I walked on to the library.  One of the women in the neighborhood who was taking out her garbage said hello to me.  The librarian named Leila talked too loudly in giving directions to someone to a shopping mall.  I used the Internet to place an order for the DVD of “Lies My Father Told Me.”  It was a movie that I’ve seen only once, perhaps 25 years ago.  It made a strong impression upon me at the time.

My parents had taken an early morning walk to buy the daily newspaper and a dozen donuts.  I took one of the chocolate.  I sat around reading “The Girl with the Dragon Tattoo” until I finished Chapter 20.  The day was warm and sunny, so it was hard to believe the weather reports which predicted a heavy rain within 24 hours.  We took a trip out to a nearby Best Buy store.  I thought about buying a copy of Super Mario Galaxy 2, which was on sale for $40.  I also thought about buying a CD of The Black Keys.  What I did buy was a Blu-ray copy of “Close Encounters of the Third Kind” for only $8.  The 2-disc set actually had three different versions of the film.

We tried to adjust the antenna for the new TV, but the best placement was a complete mystery.  The TV would not pick up some of the channels no matter what we did.  I watched the game between the Eagles and the Vikings.  Minnesota surprisingly tied the game with a fumble return for a touchdown and refused to give up the lead.

I watched the DVD of “Inception.”  I enjoyed watching the movie again.  I watched more closely for details like the totem.  Leonard DiCaprio had one of his best roles as Cobb.  I still couldn’t figure out why that nutty Mal had such a strong hold over him.  I didn’t think she showed so much charisma in “Public Enemies,” either.  She seemed so much like a poisonous, crazy woman trying to drag him down with her down a black hole.
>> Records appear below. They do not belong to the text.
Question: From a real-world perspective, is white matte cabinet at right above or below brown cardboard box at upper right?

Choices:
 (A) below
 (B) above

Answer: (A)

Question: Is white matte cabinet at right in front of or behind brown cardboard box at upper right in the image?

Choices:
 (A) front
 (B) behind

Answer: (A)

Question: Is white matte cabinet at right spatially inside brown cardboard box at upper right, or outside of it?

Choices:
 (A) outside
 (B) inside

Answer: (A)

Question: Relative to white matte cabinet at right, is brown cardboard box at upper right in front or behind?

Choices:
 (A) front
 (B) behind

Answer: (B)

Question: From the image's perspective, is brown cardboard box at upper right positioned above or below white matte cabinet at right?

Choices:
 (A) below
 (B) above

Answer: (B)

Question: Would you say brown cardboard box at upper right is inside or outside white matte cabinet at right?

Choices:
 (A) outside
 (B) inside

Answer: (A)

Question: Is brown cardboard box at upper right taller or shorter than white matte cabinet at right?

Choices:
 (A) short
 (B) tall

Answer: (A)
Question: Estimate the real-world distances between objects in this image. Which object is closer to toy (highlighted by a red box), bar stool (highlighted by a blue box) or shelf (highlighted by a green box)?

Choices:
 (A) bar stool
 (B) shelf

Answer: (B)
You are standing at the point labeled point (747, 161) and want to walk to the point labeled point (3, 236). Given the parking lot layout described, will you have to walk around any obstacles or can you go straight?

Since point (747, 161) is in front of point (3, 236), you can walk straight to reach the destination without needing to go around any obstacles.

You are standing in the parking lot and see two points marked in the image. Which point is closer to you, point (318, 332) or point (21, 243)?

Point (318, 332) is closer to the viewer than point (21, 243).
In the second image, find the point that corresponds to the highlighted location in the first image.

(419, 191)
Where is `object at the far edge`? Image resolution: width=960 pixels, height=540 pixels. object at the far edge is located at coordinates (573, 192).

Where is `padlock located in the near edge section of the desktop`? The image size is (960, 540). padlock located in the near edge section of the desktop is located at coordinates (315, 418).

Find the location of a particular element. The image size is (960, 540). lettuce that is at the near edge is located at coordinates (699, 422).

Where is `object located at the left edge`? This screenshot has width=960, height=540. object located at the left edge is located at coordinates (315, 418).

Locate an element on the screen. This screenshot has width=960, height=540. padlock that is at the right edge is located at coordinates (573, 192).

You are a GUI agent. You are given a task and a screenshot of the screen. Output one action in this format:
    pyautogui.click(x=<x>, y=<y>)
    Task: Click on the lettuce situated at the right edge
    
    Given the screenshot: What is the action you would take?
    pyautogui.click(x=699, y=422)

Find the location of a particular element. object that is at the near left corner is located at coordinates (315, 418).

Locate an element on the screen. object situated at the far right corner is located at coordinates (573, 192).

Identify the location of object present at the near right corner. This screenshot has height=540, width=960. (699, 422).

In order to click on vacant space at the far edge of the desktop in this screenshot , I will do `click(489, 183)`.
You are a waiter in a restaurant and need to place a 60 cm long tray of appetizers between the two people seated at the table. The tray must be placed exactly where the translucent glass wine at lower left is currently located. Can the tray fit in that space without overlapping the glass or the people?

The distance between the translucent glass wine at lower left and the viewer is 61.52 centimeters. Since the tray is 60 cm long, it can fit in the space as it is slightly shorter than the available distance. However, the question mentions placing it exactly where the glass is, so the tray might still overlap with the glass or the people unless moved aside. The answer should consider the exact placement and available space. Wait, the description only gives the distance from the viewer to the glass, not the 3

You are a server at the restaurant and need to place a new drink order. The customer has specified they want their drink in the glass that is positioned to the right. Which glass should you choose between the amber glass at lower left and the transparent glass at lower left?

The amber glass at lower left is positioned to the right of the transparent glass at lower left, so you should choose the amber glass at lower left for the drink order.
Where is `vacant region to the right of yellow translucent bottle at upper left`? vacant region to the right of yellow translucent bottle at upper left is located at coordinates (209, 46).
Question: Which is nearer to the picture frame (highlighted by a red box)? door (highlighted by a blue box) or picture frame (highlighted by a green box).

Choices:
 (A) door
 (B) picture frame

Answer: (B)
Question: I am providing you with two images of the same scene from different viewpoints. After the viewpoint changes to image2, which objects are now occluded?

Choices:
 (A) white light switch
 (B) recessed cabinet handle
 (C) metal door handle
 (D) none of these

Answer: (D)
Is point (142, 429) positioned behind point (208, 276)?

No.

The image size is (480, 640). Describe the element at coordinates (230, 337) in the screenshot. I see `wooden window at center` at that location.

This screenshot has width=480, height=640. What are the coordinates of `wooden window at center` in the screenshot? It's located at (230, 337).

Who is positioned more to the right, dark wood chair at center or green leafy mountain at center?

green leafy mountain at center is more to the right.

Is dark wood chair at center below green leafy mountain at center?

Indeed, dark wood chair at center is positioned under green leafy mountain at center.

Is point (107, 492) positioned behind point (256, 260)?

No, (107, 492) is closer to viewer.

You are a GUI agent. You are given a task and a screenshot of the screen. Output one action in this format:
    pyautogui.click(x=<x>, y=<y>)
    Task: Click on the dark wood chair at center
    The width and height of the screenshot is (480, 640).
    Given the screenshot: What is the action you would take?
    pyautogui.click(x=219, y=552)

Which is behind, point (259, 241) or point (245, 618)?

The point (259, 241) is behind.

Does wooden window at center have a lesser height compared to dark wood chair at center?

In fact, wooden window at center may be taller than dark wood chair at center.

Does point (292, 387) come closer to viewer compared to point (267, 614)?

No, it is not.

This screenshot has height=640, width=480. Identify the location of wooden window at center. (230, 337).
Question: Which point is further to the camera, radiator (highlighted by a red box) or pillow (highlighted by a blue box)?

Cobb’s sidekick Arthur reminded me of Keanu Reeves in “The Matrix.”  The whole movie reminded me of “The Matrix,” in fact, with its slow motion shots and altered states of consciousness.  Supposedly, five minutes in the real world equaled one hour in a dream.  I kept wondered why everyone’s math was correct.  Ten dream hours would be equal to 120 real hours, which is five days.  I think one of the characters claimed it was a week.

Ellen Page was kind of interesting.  Her character was a good change from those unhappy teenagers of the past.  I don’t think I see her as being especially gifted with any sort of talent.  There were a couple of moments when the sight of her face was reassuring, in the plane and in the airport.

Ken Watanabe was Saito, the businessman who hired Cobb for this complex job involving inception.  It sounded like he was struggling with his English dialogue.  I never figured how why Arthur mispronounced Saito’s name.  Tom Berenger was in a key role.  I can’t remember seeing him in any movies since the 80s, with “Rustler’s Rhapsody” and “Platoon.”  Michael Caine was Cobb’s father.  We don’t see very much of him in the story.

I’m not sure if having all those levels of dreams was such a great idea.  It seemed like a gimmick to be able to cut back and forth between different, unrelated action scenes.  The use of slow motion doesn’t necessarily prolong the suspense.  We start to get restless waiting for what’s going to happen to happen.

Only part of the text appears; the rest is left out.